Hiya im just after a few opinions and knowledge on Audi's 3.0 tdi engine as fitted to loads of their models since 2006 (i think). I sold my very nice TT mk1 this morning which Ive had for 2 years, it had been to awesome gti for a remap so was around 265bhp. My initial plans were to buy something like a golf/A3 a couple of years old but after driving a couple I really didn't like the lack of power I'm used to and the general 'awesomeness' of the TT haha. My new plan is the Audi A5 3.0 tdi which I figure is as close as I am going to get to the TT power and road presence whilst maintaining semi decent mpg and having useable rear seats! My budget lands me on all the ex company A5's that have come out of lease in the last year or so, so 08/09 plate A5's with 80,000 ish miles on. Im being extremely picky wanting things like B&O stereo, the Y alloys etc and Ive found a gorgeous one within my budget Im going to see tuesday. Looking on the internet the 3.0 tdi engine seems pretty bombproof which is why I am not too concerned about the mileage, especially as all its probably done is sat on a motorway for the last 4 years! Just after any knowledge anyone has or opinions to anything I need to look for when viewing this one on tuesday! It has full audi service history which is a bonus, and everything I want! Reliability of them OK, I cant find any reports of known faults? I was going to go for a 320D until I read horror stories about the timing chain issue they have so am hoping for good news from you guys but any info much appreciated! Cheers!


----------



## Kell (May 28, 2002)

We've had our 3.0TDi A6 Le Mans for just over a year now and it's noticeably quicker than our old BMW 530d - though that's not a fair comparison as the Audi has 240PS and our BMW had 218PS.

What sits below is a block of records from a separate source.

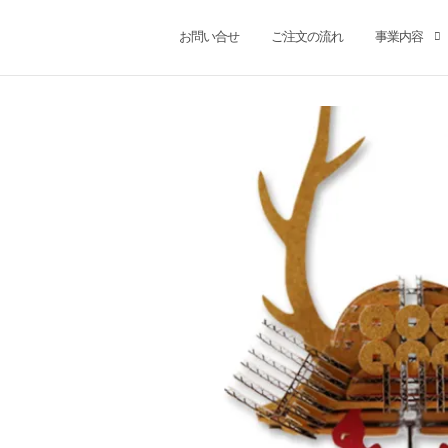
お問い合せ
ご注文の流れ
事業内容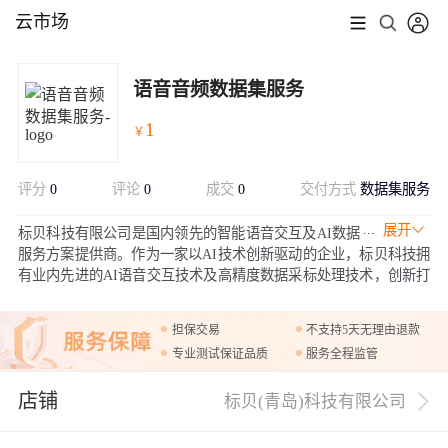
云市场
语音音频数据集服务
1
￥
评分
0
评论
0
成交
0
交付方式
数据集服务
展开
标贝科技有限公司是国内领先的智能语音交互及AI数据
服务方案提供商。作为一家以AI技术创新驱动的企业，标贝科技拥
有业内先进的AI语音交互技术及高精度数据采标处理技术，创新打
造多场景应用的语音交互方案，包括通用场景的语音合成和语音识
别，以及TTS音色定制，声音复刻，情感合成和声音转换在内的语
担保交易
不支持5天无理由退款
音技术产品；AI数据业务涵盖语音合成、语音识别、图像视觉、
专业测试保证品质
服务全程监管
NLP、3D点云等数据服务。
店铺
标贝(青岛)科技有限公司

They remap well and most will easliy see 200k with no problems. From what I can gather, change the oil every 10k and you're laughing.

Compare that to our old BM which we got shot of at 112,000 miles as so much had gone wrong with the car that I was convinced ours would also be one of the ones to fall foul of the dreaded swirl flaps.

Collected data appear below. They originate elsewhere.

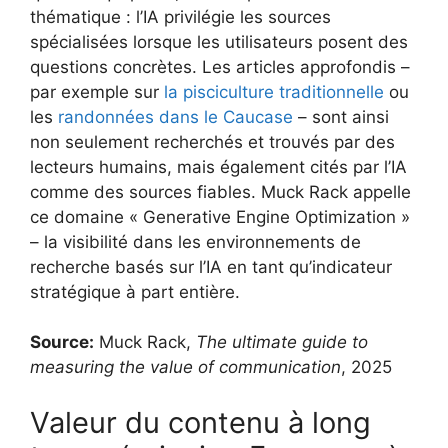
thématique : l’IA privilégie les sources
spécialisées lorsque les utilisateurs posent des
questions concrètes. Les articles approfondis –
par exemple sur
la pisciculture traditionnelle
ou
les
randonnées dans le Caucase
– sont ainsi
non seulement recherchés et trouvés par des
lecteurs humains, mais également cités par l’IA
comme des sources fiables. Muck Rack appelle
ce domaine « Generative Engine Optimization »
– la visibilité dans les environnements de
recherche basés sur l’IA en tant qu’indicateur
stratégique à part entière.
Source:
Muck Rack,
The ultimate guide to
measuring the value of communication
, 2025
Valeur du contenu à long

This thread is worth a read if you havne't already seen it:

http://www.pistonheads.com/GASSING/topi ... di+engines


----------



## Hilly10 (Feb 4, 2004)

Faultless bit of kit. I had my A5 for three years never skipped a beat. We used to tour France in it, one time I had to drive from Spanish side of the Pyrenees all the way home 1100 miles in 21 hrs set the cruise at 80 and it still returned 48 mpg.


----------



## J•RED (Feb 10, 2013)

This is good to know, I'm toying with the idea of the A6 3.0tdi SLine 

Sent from AutoGuide.com Free App


----------



## steamcake (Jan 22, 2012)

Thanks forthe replies 

I went and bought an A5 3.0 tdi quattro sport yesterday from wales. 3 hour drive back at 85 cruise returned 48.3mpg including a bit of heavy fooing either end of the motorway run! Bought it with 80k on and feels brand new. When i thrned up the guy hadnt started the car for 6 weeks and the management light was on to which he offered to fix it then and there so we went to the audi garage. Manifold flap 2? The engineer told us he couldnt fit us in until the day after and but it was probably just a carbon build up on a butterfly type flap? and so the guy knocked off another £500  rich [email protected] had a gallardo parked on his drive so dont think he was too bothered!

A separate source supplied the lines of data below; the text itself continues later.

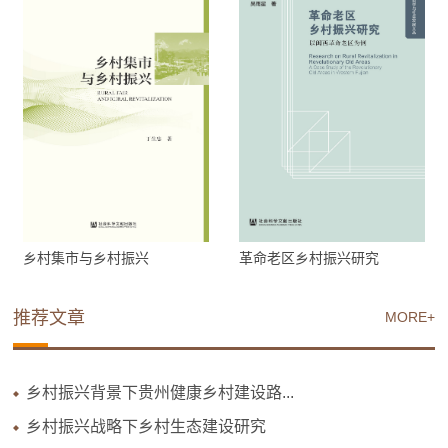
乡村集市与乡村振兴
革命老区乡村振兴研究
推荐文章
MORE+
乡村振兴背景下贵州健康乡村建设路...
乡村振兴战略下乡村生态建设研究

Cars brilliant except for that, anyone heard of that before?


----------



## Hilly10 (Feb 4, 2004)

Great Car. Enjoy. It was the best cruiser I ever had.


----------



## actionman37 (May 13, 2012)

my mate & his brother have both got remapped B6 A4 3.0 TDi's & they both love them. Both of them previously had B5 2.5 TDi's & much prefer the 3.0.

Cruise control was also very easy to add to my mates B6. His steering wheel module had the option already in it for cruise so was just a case of buying a stalk, fitting it then coding the ECU & steering module to tell it that it now has cruise. Only cost him £80 for me to do it for him including the stalk


----------